The median intake in each dietary intake group (fresh red meat, processed meat, white meat, animal protein, fruits, vegetables, drinks with added sugar, refined carbohydrates, and unrefined carbohydrates) and the numbers of participants with normal cognition and MCI in each tertile are shown in Additional file 1: Table S1. In higher levels of fresh red meat and lower levels of drinks with added sugar intake, the number of participants with MCI and dementia was significantly lower than that of participants with normal cognition (p = 0.010 and p = 0.013).

Association between BMI and risk of MCI and Dementia

The univariate multinomial logistic analysis showed that age of ≥ 60 years, education level of < 7 years, BMI of ≥ 25 kg/m2, and type 2 diabetes were potential factors associated with MCI, whereas the age of ≥ 60 years and education level of < 7 years were potential factors associated with dementia (Table 2 and Additional file 1: Table S3). Furthermore, after controlling for potential covariates (age, education level, and type 2 diabetes), a BMI of ≥ 25 kg/m2 (odds ratio, 1.91 [95% confidence interval, 1.12–3.26], p = 0.017) was also associated with a greater risk of MCI. In contrast, no significant association between BMI levels and the risk of dementia was found (Table 2). Additionally, in the multivariate multinomial logistic models, age of ≥ 60 years and an education level of < 7 years were independently associated with a greater risk of MCI (1.70 [1.02–2.84], p = 0.042 and 3.23 [2.07–5.02], p < 0.001, respectively) and dementia (5.26 [2.47–11.23], p < 0.001 and 4.36 [2.04–9.35], p < 0.001, respectively).

Table 2 Association of body mass index with mild cognitive impairment and dementia using multinomial logistic regression analysis
Full size table

Association between Dietary Intake and Risk of MCI and Dementia

The univariate multinomial logistic analysis showed that fresh red meat consumption was inversely associated with the risk of MCI (p for trend = 0.040) and dementia (p for trend = 0.005). Compared with the first tertile, fresh red meat consumption in the third tertile was also associated with a lower risk of MCI (p = 0.032) and dementia (p = 0.006). However, compared with the first tertile, the third tertile of drinks with added sugar was associated with a higher risk of MCI (p = 0.026) and dementia (p = 0.008). After controlling for age, education level, type 2 diabetes, and BMI, fresh red meat consumption was still inversely associated with the risk of MCI (p for trend = 0.037) and dementia (p for trend = 0.001) and, compared with the first tertile, fresh red meat consumption in the third tertile was associated with a lower risk of MCI (odds ratio, 0.57 [95% confidence interval, 0.34–0.96], p = 0.034) and dementia (0.25 [0.08–0.76], p = 0.015) (Table 3).

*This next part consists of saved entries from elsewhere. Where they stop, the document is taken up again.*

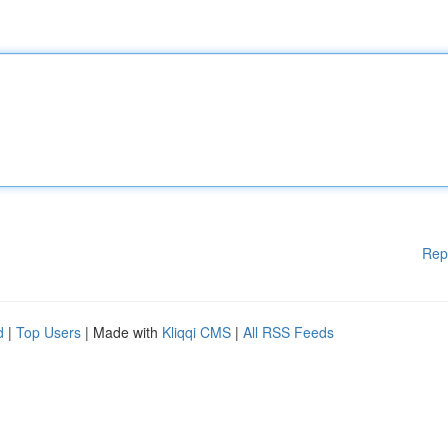
Rep
d
|
Top Users
| Made with
Kliqqi CMS
|
All RSS Feeds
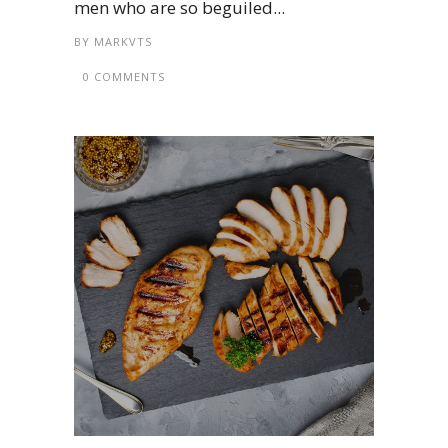
men who are so beguiled...
BY
MARKVTS
0 COMMENTS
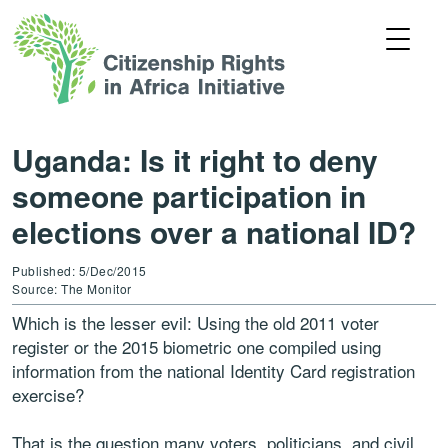
Uganda: Is it right to deny
someone participation in
elections over a national ID?
Published: 5/Dec/2015
Source: The Monitor
Which is the lesser evil: Using the old 2011 voter
register or the 2015 biometric one compiled using
information from the national Identity Card registration
exercise?
That is the question many voters, politicians, and civil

Table 3 Association of dietary intake with mild cognitive impairment and dementia using univariate and multivariate multinomial logistic regression analyses
Full size table

Discussion

This population-based longitudinal study revealed that the incidence rates of MCI and dementia were 42.5 and 11.2 per 1,000 person-years, respectively. A BMI of ≥ 25 kg/m2 was independently associated with a higher risk of MCI at five years. An age of ≥ 60 years and education level of < 7 years were independently also associated with a higher risk of MCI and dementia at five years. Furthermore, fresh red meat intake was inversely associated with MCI and dementia at five years.

This study showed that a BMI of ≥ 25 kg/m2 (obesity) was associated with a higher risk of MCI than was a normal BMI. A recent study of people aged 50 to 65 years also revealed that BMIs of < 18.5 and ≥ 25 kg/m2 were associated with a higher risk of MCI [39]. However, the present study showed no association between BMI and a higher risk of dementia. The association between the BMI and cognitive impairment remains controversial [14, 40,41,42]. People with obesity have an increased risk of insulin resistance and metabolic syndrome, which may account for the pathophysiology of cerebrovascular diseases and may progress to vascular dementia, the second most common cause of dementia. In addition, adipose cells produce inflammatory cytokines, leading to neurological damage and cognitive decline. Nonetheless, we found neither association between being underweight and MCI nor an association between low or high BMI and dementia in the present study. The reason for this may be that too few participants had a BMI of < 18.5 kg/m2. Also, the number of participants with dementia was small. Although the baseline characteristic of a previous diagnosis of stroke was not different between the groups, the participants who had dementia at the 5-year follow-up had no stroke diagnosis. Because of the retrospective nature of this study, the diagnosis of stroke was obtained either from the participants themselves or, if they had died, from the national record – extracted from their death certificate; no brain imaging was utilized.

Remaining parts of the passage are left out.